Robinson añade que intenta que sus jugadores sientan la energía de la ciudad, mediante comidas locales, visitas a monumentos o zoológicos, y cualquier interacción que capture la vibra del lugar.
Aunque los 49ers pasan la mayor parte del tiempo entre el hotel y el centro de entrenamiento, algunos se aventuraron más; “He ido a tres cafeterías hasta ahora,” comentó Nick Bosa.
Los Rams, por su parte, charteron un avión con 53 camas y diseñaron un horario de sueño que apenas ajusta su reloj interno al horario australiano.
Este plan convierte el viaje en una tarea más que en una experiencia memorable, pero quizá sea el precio de una temporada donde ganar lo es todo para estos Rams.
Los Rams consideran a Australia como uno de sus territorios de marketing internacional y ven el primer partido allí como parte de una trayectoria, no como un evento aislado.
Mientras los 49ers concentraron sus actividades en una semana previa, los Rams prefirieron llegar de último minuto, apoyándose en años de eventos en Melbourne.
Incluyeron viajes de verano con jugadores como Kyren Williams, Kevin Dotson, Steve Avila y Kobie Turner para crear contactos y modelos de manejo del reloj biológico y los vuelos.
No todos los partidos internacionales implican recorrer la ciudad. El año pasado, Aaron Rodgers lamentó que los Steelers no llegaran antes a Irlanda para probar la campiña y tomar una Guinness.

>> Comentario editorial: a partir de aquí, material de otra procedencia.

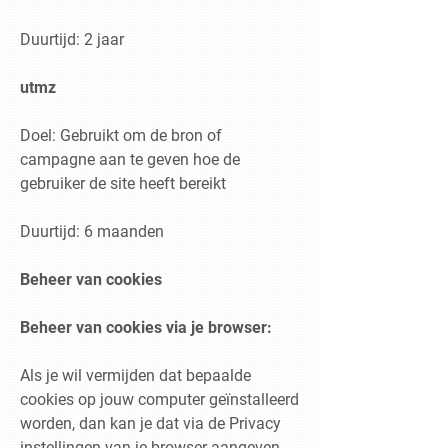
Duurtijd: 2 jaar
utmz
Doel: Gebruikt om de bron of
campagne aan te geven hoe de
gebruiker de site heeft bereikt
Duurtijd: 6 maanden
Beheer van cookies
Beheer van cookies via je browser:
Als je wil vermijden dat bepaalde
cookies op jouw computer geïnstalleerd
worden, dan kan je dat via de Privacy
instellingen van je browser aangeven.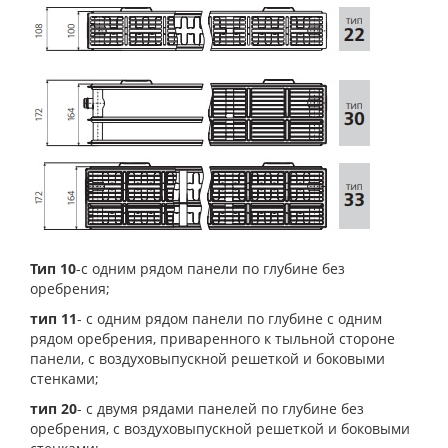
Тип 10
-с одним рядом панели по глубине без
оребрения;
тип 11
- с одним рядом панели по глубине с одним
рядом оребрения, приваренного к тыльной стороне
панели, с воздуховыпускной решеткой и боковыми
стенками;
тип 20
- с двумя рядами панелей по глубине без
оребрения, с воздуховыпускной решеткой и боковыми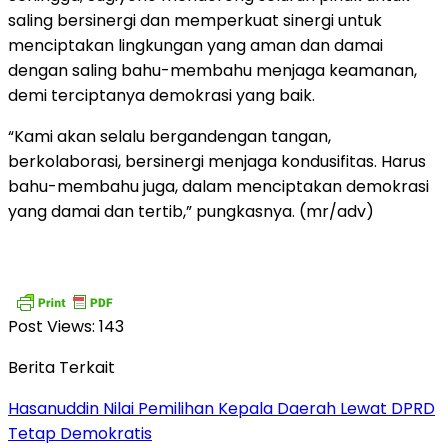
saling bersinergi dan memperkuat sinergi untuk
menciptakan lingkungan yang aman dan damai
dengan saling bahu-membahu menjaga keamanan,
demi terciptanya demokrasi yang baik.
“Kami akan selalu bergandengan tangan,
berkolaborasi, bersinergi menjaga kondusifitas. Harus
bahu-membahu juga, dalam menciptakan demokrasi
yang damai dan tertib,” pungkasnya. (mr/adv)
Post Views:
143
Berita Terkait
Hasanuddin Nilai Pemilihan Kepala Daerah Lewat DPRD
Tetap Demokratis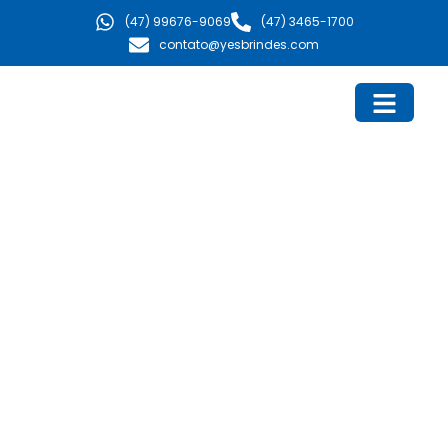
Ir
(47) 99676-9069
(47) 3465-1700
para
contato@yesbrindes.com
o
conteúdo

Aun así, en Brasil y Ciudad de México se advierte a los clubes que eviten alejarse del hotel.
Si alguien se queja, pocos tienen tanto capital como los Rams y su dueño Stan Kroenke. El SoFi Stadium se construyó sin fondos externos, albergó un Super Bowl que ganaron los Rams tras 2021 y verá otro en cinco meses, además de ocho partidos de la Copa del Mundo y apoyó la candidatura a los Juegos Olímpicos de 2028.
Los Rams no solo aceptaron este viaje; el año pasado organizaron un minicamp en Hawái, un estado sin NFL desde el Pro Bowl 2016. Poseen derechos de marketing en siete países, empatados con los Chiefs, incluyendo China, Japón, Corea del Sur, México, Nueva Zelanda y Emiratos Árabes Unidos.
El Programa de Mercados Globales de la NFL, en su quinto año, sigue siendo poco comprendido, aunque la inversión de los equipos en esos mercados ha crecido, formando una jugada a largo plazo para la dominación mundial.
El fanatismo se forma en la infancia; esos niños crecen y gastan. La NFL podrá medir la conversión dentro de veinte años.
“Los Niners tienen una semana para activarse en el mercado,” señaló una fuente de los Rams. “Nosotros estamos allí desde 2022.”
Nadie sabe cuál es la mejor forma de afrontar un juego a 7 855 miles, y quizá no haya consenso tras el jueves por la noche.
“Esperamos que nuestros chicos estén listos; no me preocupa porque sé lo que planeamos,” afirmó McVay. “Seguiremos el plan, nos enfocaremos en la preparación y daremos lo mejor contra un gran rival.” ¿Podrá la NFL replicar este modelo en futuros partidos internacionales?